▶ **What needs to be done**
Print, from the listing below, the lines starting at the line containing "insurance and investment, allowing the po" and ending at the line containing "your premium.", exactly as they stand, and print nothing else.

▶ **Data to use**
■ ■ ■ ■ ■
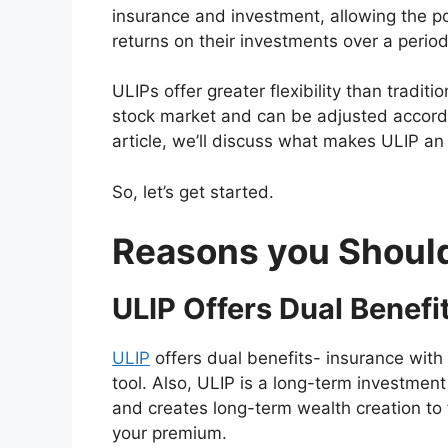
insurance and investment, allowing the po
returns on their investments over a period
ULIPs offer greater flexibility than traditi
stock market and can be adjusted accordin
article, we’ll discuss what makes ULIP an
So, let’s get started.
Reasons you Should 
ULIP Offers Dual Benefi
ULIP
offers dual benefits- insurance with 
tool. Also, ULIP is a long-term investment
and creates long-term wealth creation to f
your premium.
■ ■ ■ ■ ■
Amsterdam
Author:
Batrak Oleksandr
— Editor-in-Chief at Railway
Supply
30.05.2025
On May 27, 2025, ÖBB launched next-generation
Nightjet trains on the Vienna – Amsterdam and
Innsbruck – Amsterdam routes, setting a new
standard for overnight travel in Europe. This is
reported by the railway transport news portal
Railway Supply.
■ ■ ■ ■ ■
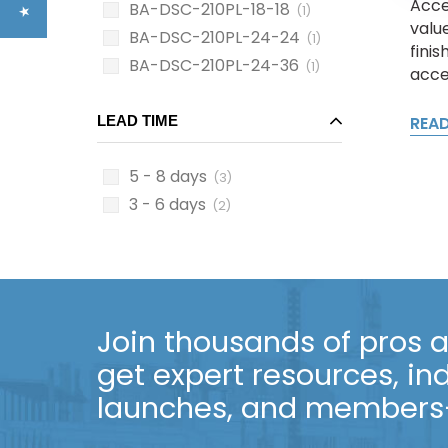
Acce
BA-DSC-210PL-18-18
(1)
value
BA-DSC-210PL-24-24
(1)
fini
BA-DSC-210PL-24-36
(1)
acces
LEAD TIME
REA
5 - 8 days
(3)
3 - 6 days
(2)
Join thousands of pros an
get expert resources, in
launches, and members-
■ ■ ■ ■ ■
▶ **Exercise solution**
insurance and investment, allowing the po
returns on their investments over a period
ULIPs offer greater flexibility than traditi
stock market and can be adjusted accordin
article, we’ll discuss what makes ULIP an
So, let’s get started.
Reasons you Should 
ULIP Offers Dual Benefi
ULIP
offers dual benefits- insurance with 
tool. Also, ULIP is a long-term investment
and creates long-term wealth creation to f
your premium.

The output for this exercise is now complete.